After implementing the GRU architecture and defining its parameters, we'll now examine how the hidden state evolves during the forward pass of sequential data. This analysis provides critical insights into how GRU cells maintain and update temporal information.
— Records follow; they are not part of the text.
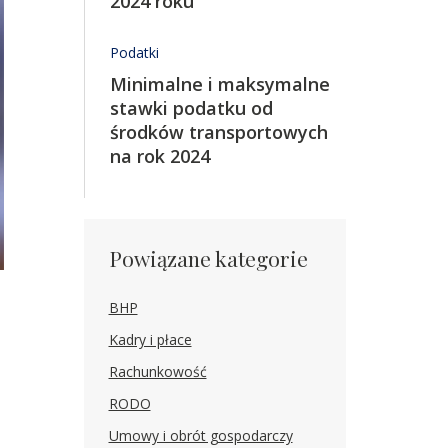
2024 roku
Podatki
Minimalne i maksymalne
stawki podatku od
środków transportowych
na rok 2024
Powiązane kategorie
BHP
Kadry i płace
Rachunkowość
RODO
Umowy i obrót gospodarczy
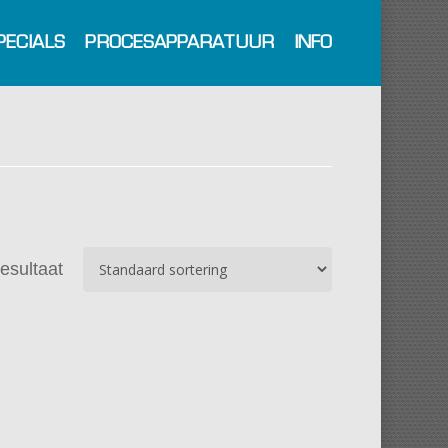
PECIALS
PROCESAPPARATUUR
INFO
resultaat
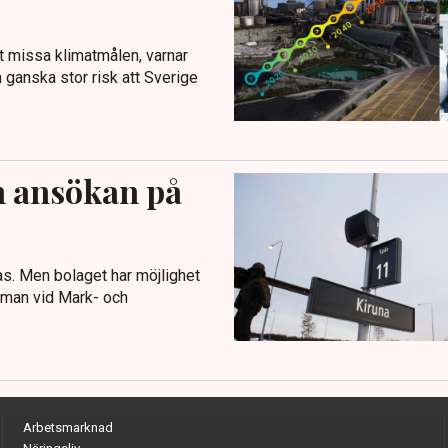
t missa klimatmålen, varnar
n ganska stor risk att Sverige
n ansökan på
s. Men bolaget har möjlighet
ådman vid Mark- och
Arbetsmarknad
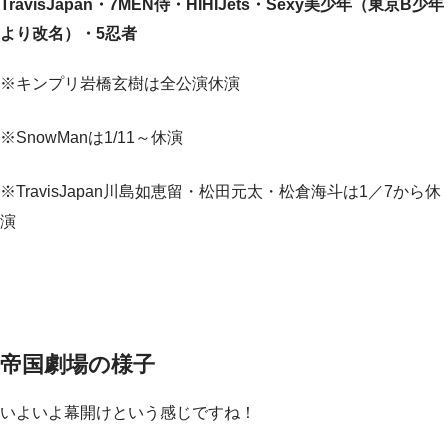
TravisJapan・7MEN侍・HIHIJets・Sexy美少年（東京B少年
より改名）・5忍者
※キンプリ岩橋玄樹は全公演休演
※SnowManは1/11～休演
※TravisJapan川島如恵留・松田元太・松倉海斗は1／7から休
演
帝国劇場の様子
いよいよ幕開けという感じですね！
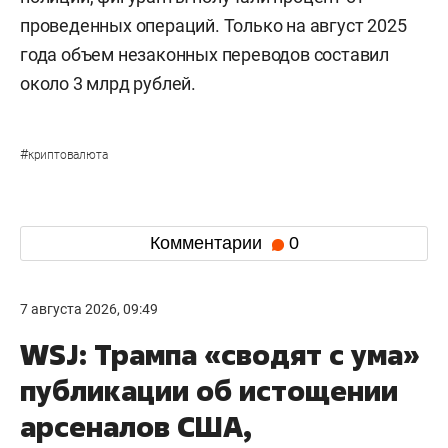
проведенных операций. Только на август 2025
года объем незаконных переводов составил
около 3 млрд рублей.
#
криптовалюта
Комментарии
0
7 августа 2026, 09:49
WSJ: Трампа «сводят с ума»
публикации об истощении
арсеналов США,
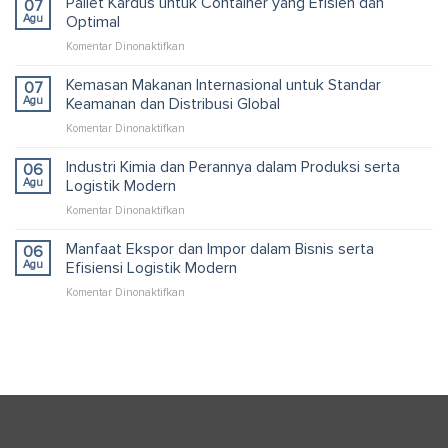
Pallet Kardus untuk Container yang Efisien dan
07
Custom
Agu
Optimal
untuk
pada
Komentar Dinonaktifkan
Solusi
Pallet
Packaging
Kardus
Kemasan Makanan Internasional untuk Standar
dan
07
untuk
Logistik
Agu
Keamanan dan Distribusi Global
Container
Efisien
pada
Komentar Dinonaktifkan
yang
Kemasan
Efisien
Makanan
Industri Kimia dan Perannya dalam Produksi serta
dan
06
Internasional
Optimal
Agu
Logistik Modern
untuk
pada
Komentar Dinonaktifkan
Standar
Industri
Keamanan
Kimia
Manfaat Ekspor dan Impor dalam Bisnis serta
dan
06
dan
Distribusi
Agu
Efisiensi Logistik Modern
Perannya
Global
pada
Komentar Dinonaktifkan
dalam
Manfaat
Produksi
Ekspor
serta
dan
Logistik
Impor
Modern
dalam
Bisnis
serta
Efisiensi
Logistik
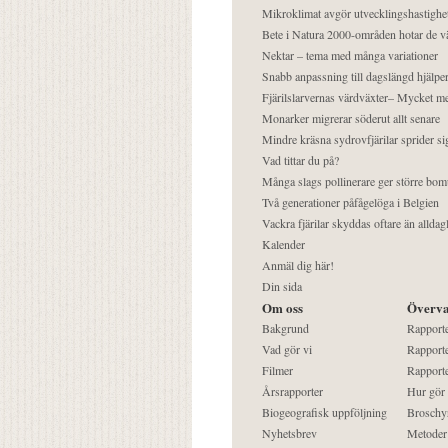
Mikroklimat avgör utvecklingshastighe
Bete i Natura 2000-områden hotar de v
Nektar – tema med många variationer
Snabb anpassning till dagslängd hjälper
Fjärilslarvernas värdväxter– Mycket 
Monarker migrerar söderut allt senare
Mindre kräsna sydrovfjärilar sprider si
Vad tittar du på?
Många slags pollinerare ger större bom
Två generationer påfågelöga i Belgien
Vackra fjärilar skyddas oftare än alldag
Kalender
Anmäl dig här!
Din sida
Om oss
Överva
Bakgrund
Rapport
Vad gör vi
Rapporte
Filmer
Rapporte
Årsrapporter
Hur gör
Biogeografisk uppföljning
Broschy
Nyhetsbrev
Metoder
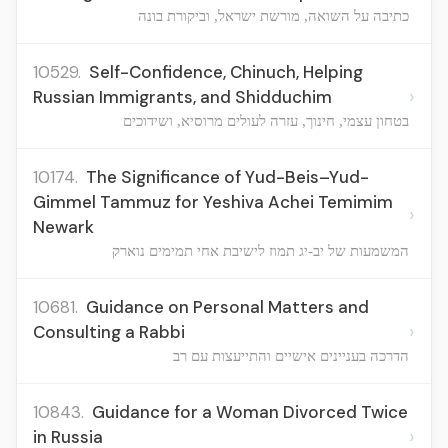
כתיבה על השואה, מורשת ישראל, וביקורת בונה
10529.
Self-Confidence, Chinuch, Helping
›
Russian Immigrants, and Shidduchim
בטחון עצמי, חינוך, עזרה לעולים מרוסיא, ושידוכים
10174.
The Significance of Yud-Beis–Yud-
Gimmel Tammuz for Yeshiva Achei Temimim
›
Newark
המשמעות של יב-יג תמוז לישיבת אחי תמימים נוארק
10681.
Guidance on Personal Matters and
›
Consulting a Rabbi
הדרכה בעניינים אישיים והתייעצות עם רב
10843.
Guidance for a Woman Divorced Twice
›
in Russia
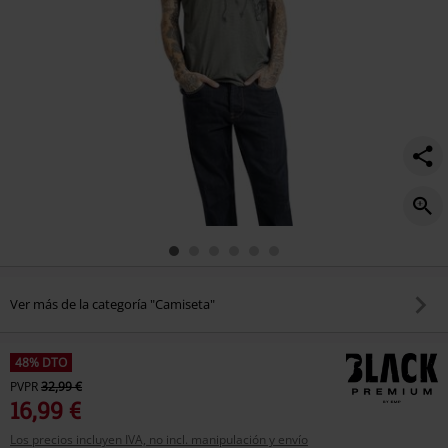
Ver más de la categoría "Camiseta"
48% DTO
PVPR
32,99 €
16,99 €
Los precios incluyen IVA, no incl. manipulación y envío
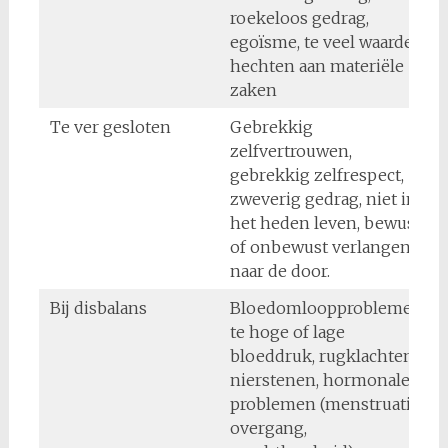
roekeloos gedrag,
egoïsme, te veel waarde
hechten aan materiële
zaken
Te ver gesloten
Gebrekkig
zelfvertrouwen,
gebrekkig zelfrespect,
zweverig gedrag, niet in
het heden leven, bewust
of onbewust verlangen
naar de door.
Bij disbalans
Bloedomloopproblemen,
te hoge of lage
bloeddruk, rugklachten,
nierstenen, hormonale
problemen (menstruatie,
overgang,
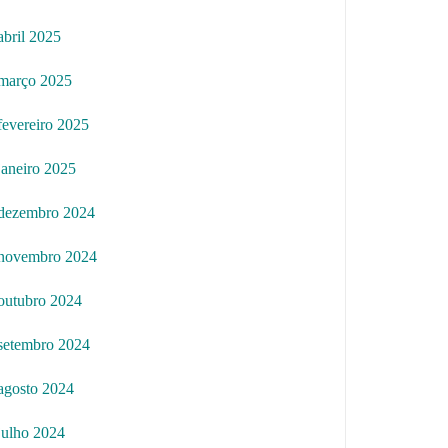
abril 2025
março 2025
fevereiro 2025
janeiro 2025
dezembro 2024
novembro 2024
outubro 2024
setembro 2024
agosto 2024
julho 2024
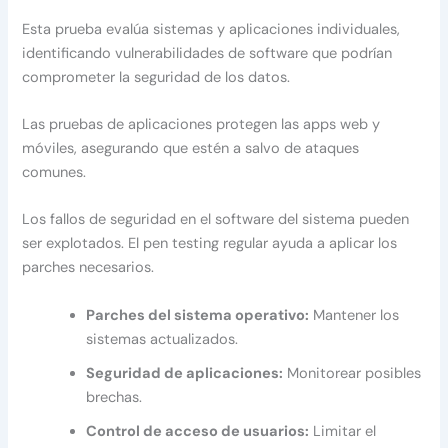
Esta prueba evalúa sistemas y aplicaciones individuales,
identificando vulnerabilidades de software que podrían
comprometer la seguridad de los datos.
Las pruebas de aplicaciones protegen las apps web y
móviles, asegurando que estén a salvo de ataques
comunes.
Los fallos de seguridad en el software del sistema pueden
ser explotados. El pen testing regular ayuda a aplicar los
parches necesarios.
Parches del sistema operativo:
Mantener los
sistemas actualizados.
Seguridad de aplicaciones:
Monitorear posibles
brechas.
Control de acceso de usuarios:
Limitar el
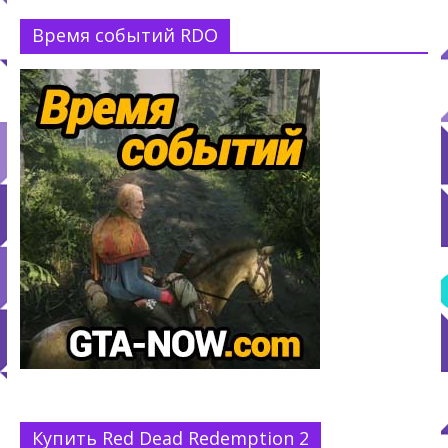
Время событий RDO
Купить Red Dead Redemption 2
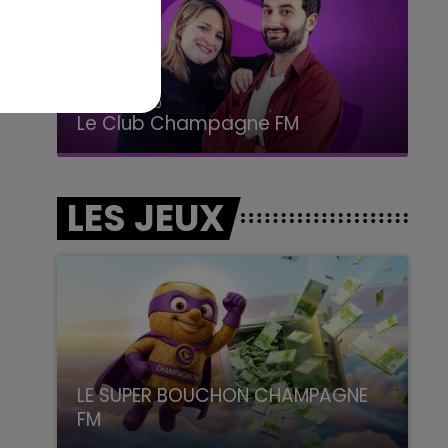
15h00 - 19h00
Le Club Champagne FM
LES JEUX
LE SUPER BOUCHON CHAMPAGNE
FM
avec La Famille Champagne FM, à 8H10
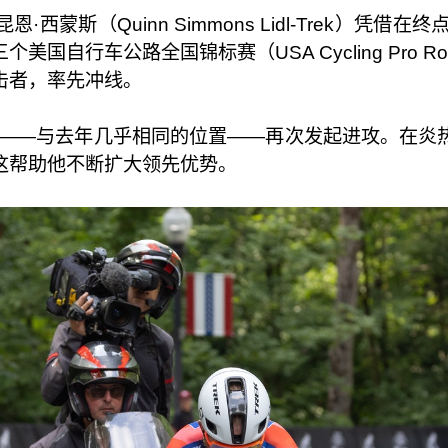
西蒙斯（Quinn Simmons Lidl-Trek）凭借
车公路全国锦标赛（USA Cycling Pro Road Nat
击者，率先冲线。
爬坡路段——与去年几乎相同的位置——再次发起进攻。
这帮助他不断扩大领先优势。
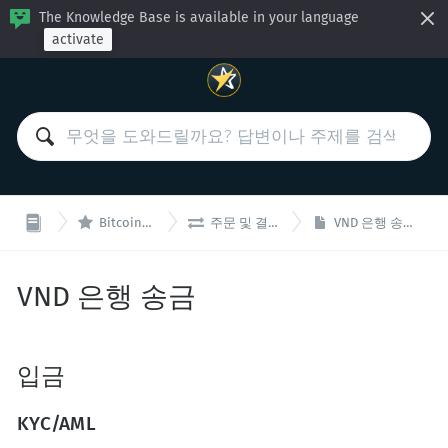
The Knowledge Base is available in your language
activate


BitcoinVN
주문 및 결제
VND 은행 송금
VND 은행 송금
입금
KYC/AML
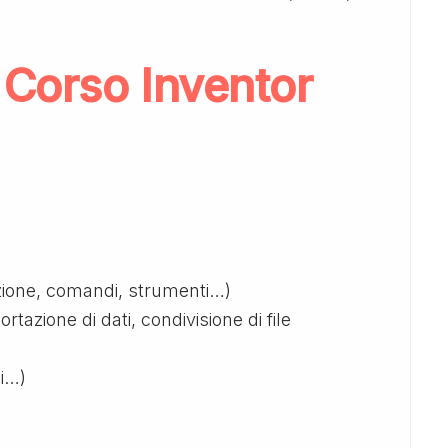
Corso Inventor
nzione, comandi, strumenti…)
ortazione di dati, condivisione di file
li…)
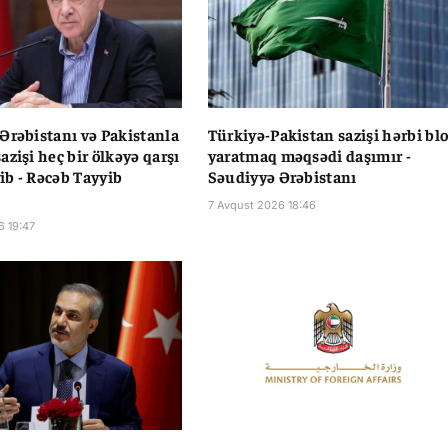
Ərəbistanı və Pakistanla
Türkiyə-Pakistan sazişi hərbi bl
azişi heç bir ölkəyə qarşı
yaratmaq məqsədi daşımır -
b - Rəcəb Tayyib
Səudiyyə Ərəbistanı
7 Avqust 2026 18:46
6 19:47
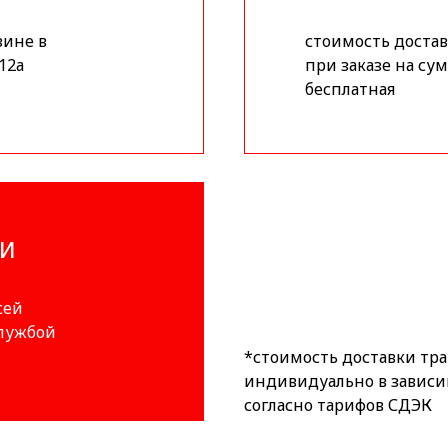
зине в
стоимость доставк
12а
при заказе на сум
бесплатная
ИИ
сей
службой
*стоимость доставки тр
индивидуально в зависи
согласно тарифов СДЭК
Let's extract the final hidden state after processing our first sequence, which becomes the initial state for the second sequence—demonstrating GRU's ability to carry relevant information forward in time:

In [17]:
# Initialize state once at the beginning (GRU only has hidden state)
h_t = np.zeros(n_hidden)                # Shape: [4]
print("Initial state before processing first sequence:")
print("h_0:", h_t)

# Process the first sequence
first_sequence = X_seq[0]           # Weather data from days 1 and 2
for t in range(len(first_sequence)):
    x_t = first_sequence[t]
    
    # Concatenate input with previous hidden state
    combined = np.concatenate([x_t, h_t])
    
    # Calculate update gate
    z_t = sigmoid(np.dot(W_z, combined) + b_z)
    
    # Calculate reset gate
    r_t = sigmoid(np.dot(W_r, combined) + b_r)
    
    # Apply reset gate to previous hidden state
    reset_h = r_t * h_t
    
    # Concatenate input with reset hidden state
    combined_reset = np.concatenate([x_t, reset_h])
    
    # Calculate candidate hidden state
    h_tilde = tanh(np.dot(W_h, combined_reset) + b_h)
    
    # Update hidden state
    h_t = (1 - z_t) * h_t + z_t * h_tilde
    
    banner(title = f"After processing Day {t+1}")
    print(f"{'Update gate z_{t+1}:':<40} {z_t}")
    print(f"{'Reset gate r_{t+1}:':<40} {r_t}")
    print(f"{'Candidate hidden state h_tilde_{'+str(t+1)+'}:':<40} {h_tilde}")
    print(f"{'Hidden state h_{'+str(t+1)+'}:':<40} {h_t}")

banner()
print("\nFinal state after processing first sequence (Days 1-2):")
print("Final hidden state (h_2):", h_t)
print("\nThis value will be used as initial state for the second sequence (Days 2-3).")
banner()
# This final value would be used as initial state for the second sequence
# second_sequence = X_sequences[1]  # Days 2-3
# The initial state for this sequence would be the final h_t from above

Initial state before processing first sequence:
h_0: [0. 0. 0. 0.]
                             After processing Day 1                             
Update gate z_{t+1}:                     [0.50198779 0.50274456 0.49892038 0.49824495]
Reset gate r_{t+1}:                      [0.49803089 0.49996588 0.50119818 0.49761434]
Candidate hidden state h_tilde_{1}:      [ 0.01660329  0.01150079 -0.00703337 -0.00764535]
Hidden state h_{1}:                      [ 0.00833465  0.00578196 -0.00350909 -0.00380926]
                             After processing Day 2                             
Update gate z_{t+1}:                     [0.5013713  0.50187951 0.4997982  0.49956964]
Reset gate r_{t+1}:                      [0.49797827 0.50018602 0.5010573  0.49846783]
Candidate hidden state h_tilde_{2}:      [ 0.01900245  0.00923645 -0.00362589 -0.00977049]
Hidden state h_{2}:                      [ 0.01368318  0.0075157  -0.00356746 -0.00678731]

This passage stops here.